Roads were closed. Staff worked through the night. Specialist lorries were hired.
This was the transportation of Sheffield’s most precious historical documents; and every detail was arrange meticulously.
Some 25,000 boxes of artefacts – some dating from the 12th century – were being moved into temporary storage ahead of the current year-long, £500,000 upgrading of Sheffield Archives.
But as with all best laid plans...
“We’d arranged for everything we could think of,” recalls Teresa Januszonok, senior conservator.
“Except we didn’t think of rain.
“It took three months to move all the documents and on one of the first days it started pelting it down. The boxes are specially designed to be waterproof for seven hours but when you’ve got items dating back to 1180, you don’t take chances.
“So I found myself building this tarpaulin walkway between the door and the lorry. I tied a sheet round a tree and a lamppost. It must have looked ridiculous.

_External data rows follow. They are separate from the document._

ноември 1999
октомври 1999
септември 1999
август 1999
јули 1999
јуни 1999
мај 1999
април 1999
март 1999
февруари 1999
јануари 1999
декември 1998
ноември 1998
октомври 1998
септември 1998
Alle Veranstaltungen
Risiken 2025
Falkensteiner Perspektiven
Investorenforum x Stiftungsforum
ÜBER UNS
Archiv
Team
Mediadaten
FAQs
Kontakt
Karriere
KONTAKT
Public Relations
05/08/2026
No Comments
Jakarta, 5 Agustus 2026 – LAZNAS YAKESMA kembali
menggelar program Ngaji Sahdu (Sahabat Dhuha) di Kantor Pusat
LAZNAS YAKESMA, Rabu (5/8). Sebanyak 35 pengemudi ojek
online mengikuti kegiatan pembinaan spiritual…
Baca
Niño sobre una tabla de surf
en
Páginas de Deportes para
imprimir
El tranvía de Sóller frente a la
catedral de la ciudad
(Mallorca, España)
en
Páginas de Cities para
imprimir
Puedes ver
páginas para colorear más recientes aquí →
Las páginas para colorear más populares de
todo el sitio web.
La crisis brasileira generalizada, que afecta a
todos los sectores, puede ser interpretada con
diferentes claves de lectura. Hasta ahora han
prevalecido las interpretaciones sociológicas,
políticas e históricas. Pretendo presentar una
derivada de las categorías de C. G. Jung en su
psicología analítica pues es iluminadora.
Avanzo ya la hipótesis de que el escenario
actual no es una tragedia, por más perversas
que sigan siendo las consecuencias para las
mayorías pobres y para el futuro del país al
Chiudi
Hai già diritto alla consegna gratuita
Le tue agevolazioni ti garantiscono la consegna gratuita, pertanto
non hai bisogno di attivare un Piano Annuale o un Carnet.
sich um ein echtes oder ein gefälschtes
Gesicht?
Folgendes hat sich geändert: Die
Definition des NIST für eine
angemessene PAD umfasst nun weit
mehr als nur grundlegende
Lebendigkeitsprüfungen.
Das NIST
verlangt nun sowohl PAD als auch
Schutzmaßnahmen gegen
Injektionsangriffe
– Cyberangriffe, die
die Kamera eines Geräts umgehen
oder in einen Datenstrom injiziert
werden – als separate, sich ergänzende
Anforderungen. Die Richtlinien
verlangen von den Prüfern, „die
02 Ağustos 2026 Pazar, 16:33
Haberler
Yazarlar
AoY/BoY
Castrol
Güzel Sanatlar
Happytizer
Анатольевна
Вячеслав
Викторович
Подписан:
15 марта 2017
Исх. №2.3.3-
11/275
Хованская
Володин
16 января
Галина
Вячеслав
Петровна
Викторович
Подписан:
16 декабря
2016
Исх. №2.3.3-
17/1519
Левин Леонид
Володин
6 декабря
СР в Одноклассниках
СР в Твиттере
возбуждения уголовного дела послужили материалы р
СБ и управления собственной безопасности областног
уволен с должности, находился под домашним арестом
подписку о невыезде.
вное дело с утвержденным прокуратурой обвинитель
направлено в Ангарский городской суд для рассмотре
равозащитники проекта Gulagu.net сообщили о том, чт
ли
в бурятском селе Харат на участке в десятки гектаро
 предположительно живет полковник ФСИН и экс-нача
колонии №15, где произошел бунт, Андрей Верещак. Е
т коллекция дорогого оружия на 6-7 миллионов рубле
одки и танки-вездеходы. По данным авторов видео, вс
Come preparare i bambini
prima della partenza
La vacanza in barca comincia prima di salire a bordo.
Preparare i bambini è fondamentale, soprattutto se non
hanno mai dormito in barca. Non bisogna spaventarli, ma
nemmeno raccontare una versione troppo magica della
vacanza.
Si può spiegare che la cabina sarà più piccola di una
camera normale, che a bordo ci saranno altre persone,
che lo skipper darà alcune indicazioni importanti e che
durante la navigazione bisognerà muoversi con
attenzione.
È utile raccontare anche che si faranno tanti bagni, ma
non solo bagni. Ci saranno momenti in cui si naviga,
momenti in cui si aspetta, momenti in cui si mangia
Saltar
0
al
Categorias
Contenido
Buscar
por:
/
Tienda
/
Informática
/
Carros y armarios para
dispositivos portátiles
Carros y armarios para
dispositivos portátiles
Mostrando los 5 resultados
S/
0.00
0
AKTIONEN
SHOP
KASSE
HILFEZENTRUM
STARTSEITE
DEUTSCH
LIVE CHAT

I’ve been an archivist more than 30 years and I’ve done some unusual things but I never thought constructing a canopy would be among them.”
The hassle, it seems, has been worth it.
The new-look archive will reopen to the public next month – but the 12 months of work will have ensured Sheffield’s documents are safely maintained for...well, hopefully another 900 years.
New controls on temperature, humidity, air circulation and light have all been installed to ensure optimum conditions for preservation.
A revamped reception area, meanwhile, means new documents donated to the archives will undergo a thorough conservation routine before being catalogued and filed.
And that, says manager Pete Evans, is important because the papers there are not just dusty documents (indeed, that new conservation routine includes a specialist cleaning table which sucks the dust off them), but the living story of what South Yorkshire is and who we are.
Items stored there presently include everything from the 1296 Sheffield Market Charter to 21st century interviews with war refugees living in the city; from insurance claims for the 1864 flood to the company records of dozens of steel firms like Firth Brown; from school reports to council minutes.
And, yet, they all have one thing in common.
“They are absolutely vital if we are to maintain an understanding of our history,” she Pete. “Some of the papers have been around 800 years and, by upgrading the building, we are trying to ensure they stay in tip-top condition for generations to come.
“The upgrading means we continue to meet national guidelines and should remain as one of the best archives in the country.”
Moreover, it has also led to one or two surprise discoveries.
“While we were transporting the archives from the building we came across some items which we simply didn’t know we had,” says Pete.
“I think our favourite has been the Charles Dickens rider.
“He gave a reading of A Christmas Carol here in 1855 which is fairly well known but we stumbled on a letter from one of his associates to the event organiser, John Fowler.”
In it, the correspondent says the legendary author expects to be put up at the city’s Royal Hotel and that ‘Mr Dickens will want a large bedroom and sitting room, all with fires’.
“It’s a bit different to the riders of, say, pop stars today,” laughs Pete. “But it’s a fascinating parallel – I suppose he was a ‘star’ of his day.”
Now a second military style operation is under way to bring the documents back from temporary storage.
It’s another three-month job but it’s well under way already ahead of the September 5 reopening date.
“It’s summer now so we’re hoping we won’t have the same problems with the rain,” says Teresa.